* **TO DO**
Output the lines of the records below exactly, beginning at their first line and ending at the line with "Латинска Америка, Близкия изток и други."; include no pictures.

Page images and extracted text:
== Segment start ==
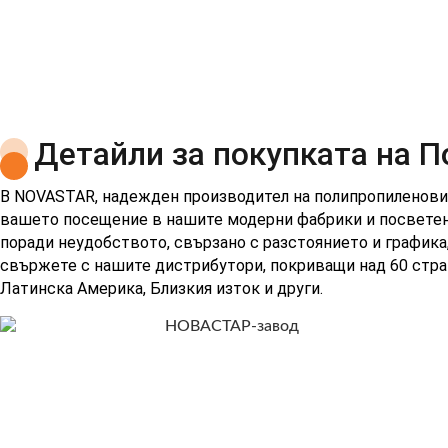
Детайли за покупката на 
В NOVASTAR, надежден производител на полипропиленови 
вашето посещение в нашите модерни фабрики и посветени
поради неудобството, свързано с разстоянието и графика
свържете с нашите дистрибутори, покриващи над 60 стран
Латинска Америка, Близкия изток и други.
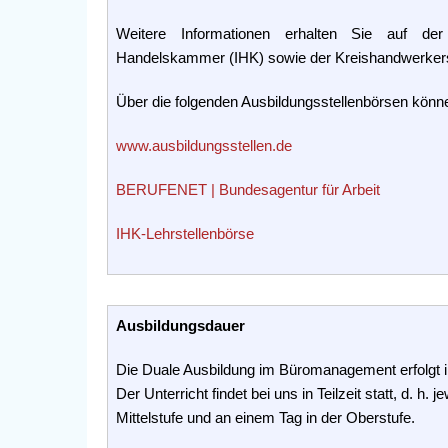
Weitere Informationen erhalten Sie auf de
Handelskammer (IHK) sowie der Kreishandwerker
Über die folgenden Ausbildungsstellenbörsen könn
www.ausbildungsstellen.de
BERUFENET | Bundesagentur für Arbeit
IHK-Lehrstellenbörse
Ausbildungsdauer
Die Duale Ausbildung im Büromanagement erfolgt 
Der Unterricht findet bei uns in Teilzeit statt, d. h
Mittelstufe und an einem Tag in der Oberstufe.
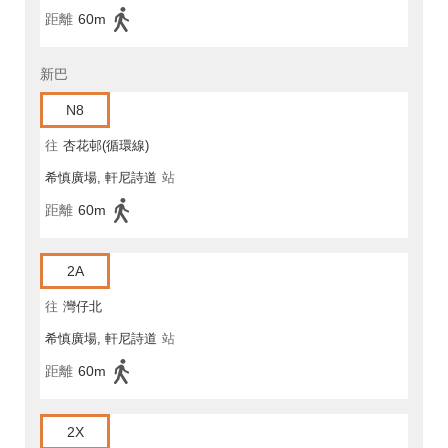
距離
60m
新巴
N8
往
杏花邨(循環線)
希慎廣場, 軒尼詩道
站
距離
60m
2A
往
灣仔北
希慎廣場, 軒尼詩道
站
距離
60m
2X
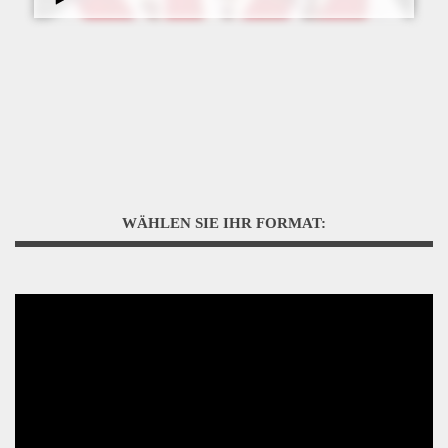
WÄHLEN SIE IHR FORMAT:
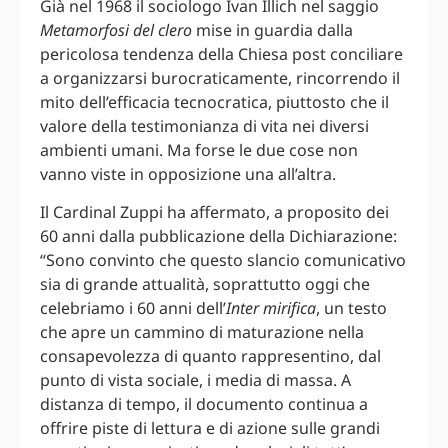
Già nel 1968 il sociologo Ivan Illich nel saggio
Metamorfosi del clero
mise in guardia dalla
pericolosa tendenza della Chiesa post conciliare
a organizzarsi burocraticamente, rincorrendo il
mito dell’efficacia tecnocratica, piuttosto che il
valore della testimonianza di vita nei diversi
ambienti umani. Ma forse le due cose non
vanno viste in opposizione una all’altra.
Il Cardinal Zuppi ha affermato, a proposito dei
60 anni dalla pubblicazione della Dichiarazione:
“Sono convinto che questo slancio comunicativo
sia di grande attualità, soprattutto oggi che
celebriamo i 60 anni dell’
Inter mirifica
, un testo
che apre un cammino di maturazione nella
consapevolezza di quanto rappresentino, dal
punto di vista sociale, i media di massa. A
distanza di tempo, il documento continua a
offrire piste di lettura e di azione sulle grandi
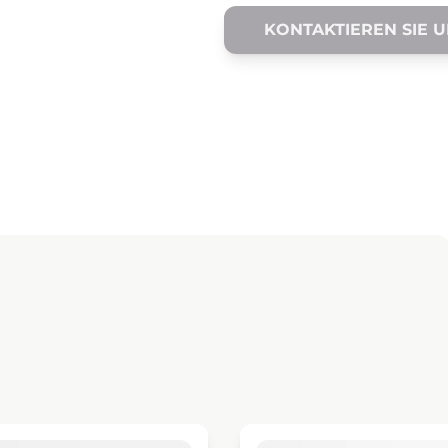
KONTAKTIEREN SIE 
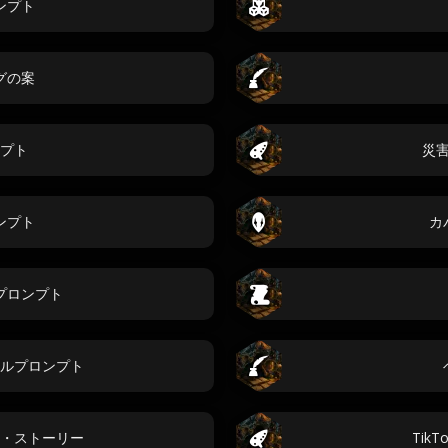
ンプト
グの案
プト
災
ンプト
カ
プロンプト
ルプロンプト
・ストーリー
Tik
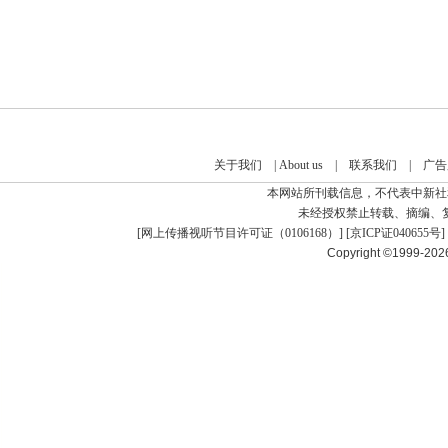
关于我们
|
About us
|
联系我们
|
广告
本网站所刊载信息，不代表中新社
未经授权禁止转载、摘编、
[
网上传播视听节目许可证（0106168）
] [
京ICP证040655号
]
Copyright ©1999-20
== Segment end ==
* **EXPECTED ANSWER**
Детайли за покупката на 
В NOVASTAR, надежден производител на полипропиленови 
вашето посещение в нашите модерни фабрики и посветени
поради неудобството, свързано с разстоянието и графика
свържете с нашите дистрибутори, покриващи над 60 стран
Латинска Америка, Близкия изток и други.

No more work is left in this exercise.